Kauai, the oldest of the Hawaiian Islands, is known as the Garden Island and as soon as you arrive, it’s easy to see why.
The island is one of the wettest places on earth, averaging 440 inches of rainfall annually. It has a very diverse landscape, with everything from caves to waterfalls and steep canyons to river valleys. This diverse landscape is host to micro-ecosystems where you can find 145 endangered species of plants and a dozen endangered exotic birds, some of which can only be found on Kauai.
We were only in Hawaii for a week, celebrating my aunt’s 70th birthday, and being ambitious, we decided to visit two islands, meaning we really had to decide what we wanted to see in each place and make the most of our days.
We rented a 3-bedroom condo on the beach in Kauai-Kailani, and walking along it, coffee in hand, watching the waves crash in was a perfect way to start each day.
At the top of our list of things to do here was attend a luau. We chose Smith’s Tropical Paradise Garden Luau, a family-run luau and tropical garden that has been around for over 60 years.
This is the same luau my grandma attended 30 years ago, making it an extra special stop for her daughters and granddaughters! We enjoyed a boat ride to the Fern Grotto and then wandered around the lush tropical gardens before enjoying a traditional Hawaiian feast followed by the evening show.
(More about that here)
The easiest way to explore Kauai is by renting a car and driving around. It was easy to navigate our way around the island, making stops along the way and enjoying the beautiful landscape..
Located on the Northernmost point of the island is Kilauea Point National Park Wildlife Refuge– home to a variety of nesting seabirds and also a migration stop for humpback whales in the winter.
You can get a great view down to the Daniel K. Inouye Kilauea Point Lighthouse and surrounding cove from the lookout above or you can head down below and walk around the grounds ($10 entrance fee for those 16+).
Hanalei Bay is a two-mile-long crescent-shaped bay in the cool town of Hanalei. The vibe here was great and I’d definitely love to come spend more time here. The beach and surrounding area were paradise—so beautiful it was hard to leave! The beach felt like it went on for miles, filled with people enjoying a beautiful day swimming and surfing with Hanalei’s misty green mountains located at the end.
The historic Hanalei Pier was built in 1892 and is a favourite spot among locals. The pier became world famous when it was featured in the classic Rodgers & Hammerstein film, South Pacific.
As we drove along, we stopped to check out waterfalls. Wailau was up first. Located just north of Lihuʻe at the south end of the Wailau River, it’s easily seen from the side of the road. Here, the water shoots right out of the rock.
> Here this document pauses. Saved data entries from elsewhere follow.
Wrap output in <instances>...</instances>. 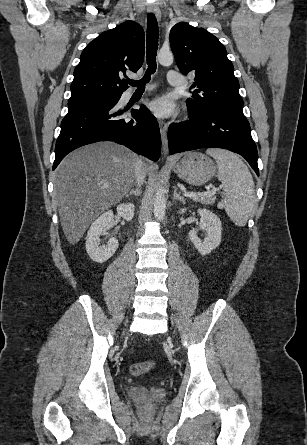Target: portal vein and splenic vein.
I'll list each match as a JSON object with an SVG mask.
<instances>
[{"instance_id":"18ae733b","label":"portal vein and splenic vein","mask_w":307,"mask_h":445,"mask_svg":"<svg viewBox=\"0 0 307 445\" xmlns=\"http://www.w3.org/2000/svg\"><path fill=\"white\" fill-rule=\"evenodd\" d=\"M205 188H207V192H216L217 188L216 186H212V184H209V186H205ZM211 188V190H210ZM207 192H190V194H188V192H184L185 196H199V194H201V196H204V194H207Z\"/></svg>"}]
</instances>
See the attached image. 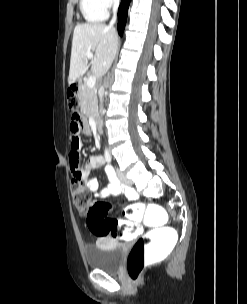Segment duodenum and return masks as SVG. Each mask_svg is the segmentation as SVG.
<instances>
[{
  "label": "duodenum",
  "mask_w": 247,
  "mask_h": 304,
  "mask_svg": "<svg viewBox=\"0 0 247 304\" xmlns=\"http://www.w3.org/2000/svg\"><path fill=\"white\" fill-rule=\"evenodd\" d=\"M76 86H78V88L81 90L83 87H82V80L79 78V79H77V81H76V84H75ZM77 89V88H76ZM100 117L97 115V116H95V125L98 127V129H101V126H99V124H100V122H99V119Z\"/></svg>",
  "instance_id": "duodenum-1"
}]
</instances>
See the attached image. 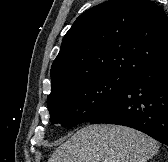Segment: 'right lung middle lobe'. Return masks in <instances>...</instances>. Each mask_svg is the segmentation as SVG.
<instances>
[{"label":"right lung middle lobe","mask_w":168,"mask_h":162,"mask_svg":"<svg viewBox=\"0 0 168 162\" xmlns=\"http://www.w3.org/2000/svg\"><path fill=\"white\" fill-rule=\"evenodd\" d=\"M130 78L125 74H106L74 82L51 92L47 99L50 122L73 127L92 121Z\"/></svg>","instance_id":"dd1d6c3e"}]
</instances>
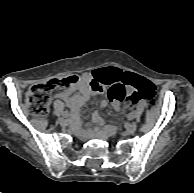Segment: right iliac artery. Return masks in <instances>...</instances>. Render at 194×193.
I'll list each match as a JSON object with an SVG mask.
<instances>
[{"label": "right iliac artery", "instance_id": "82829eb1", "mask_svg": "<svg viewBox=\"0 0 194 193\" xmlns=\"http://www.w3.org/2000/svg\"><path fill=\"white\" fill-rule=\"evenodd\" d=\"M65 116L71 117V114L65 113ZM73 116H74V118H76V114H74Z\"/></svg>", "mask_w": 194, "mask_h": 193}]
</instances>
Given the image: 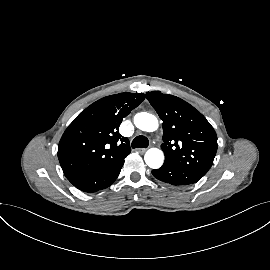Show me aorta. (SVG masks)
Instances as JSON below:
<instances>
[{
	"label": "aorta",
	"mask_w": 270,
	"mask_h": 270,
	"mask_svg": "<svg viewBox=\"0 0 270 270\" xmlns=\"http://www.w3.org/2000/svg\"><path fill=\"white\" fill-rule=\"evenodd\" d=\"M135 126L146 132H153L158 129V119L153 114L140 112L134 116ZM145 163L152 169H158L164 162V154L160 149L151 148L144 156Z\"/></svg>",
	"instance_id": "762f6f07"
}]
</instances>
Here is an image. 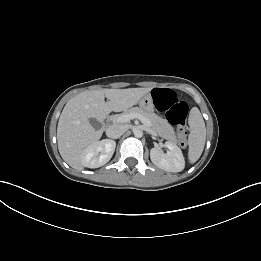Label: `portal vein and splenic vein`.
<instances>
[{
  "instance_id": "1",
  "label": "portal vein and splenic vein",
  "mask_w": 261,
  "mask_h": 261,
  "mask_svg": "<svg viewBox=\"0 0 261 261\" xmlns=\"http://www.w3.org/2000/svg\"><path fill=\"white\" fill-rule=\"evenodd\" d=\"M134 118L139 119L144 125H146L148 127L151 125V122L148 119H146L145 117H143L142 115L137 114V113L120 115L117 118V122L124 123V122H128Z\"/></svg>"
}]
</instances>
Next up was Ōpaekaʻa Falls. You could only see it from a distance, but this 151-foot-tall waterfall cascades down into a hidden pool below.
“Ōpaekaʻa” means “rolling shrimp,” which were once abundant in the stream. The site has picnic tables and restrooms and across the street is the Wailau Heritage Trail lookout, and what a stunning view it was, with the river curving around a huge green hill in the middle.
Like other stops along the way, this one had a number of chickens. There are SOOO many chickens and roosters strutting around this island like they own the place. While on our tour at the Fern Grotto, we learned it was because during the last hurricane here, they all escaped their cages and have been running wild and multiplying ever since!
Kauai is known for its coffee and as a coffee lover, we had to make a stop at the Kauai Coffee Company.
We did a self-guided tour around the grounds, learning all about how the coffee beans are grown and then did a free sampling of some of their coffee varieties. The white chocolate macadamia nut was my favourite!
On Kauai’s South shore near the town of Poʻipu, we stopped at one of the island’s most photographed sites- the Spouting Horn blowhole.
Here, the water channels into a lava tube and releases a huge spout of water that can reach 50 feet in the air- an impressive sight!
I ended our time on Kauai by finally getting the ahi tuna poke bowl I’d been craving before heading to catch our flight.
I could have happily spent a month exploring this lush island, but with only 3 nights, we packed in what we could and I made a promise that I’d be back to see the rest, especially to take a helicopter ride over the Napali Coast and explore Waimea Canyon.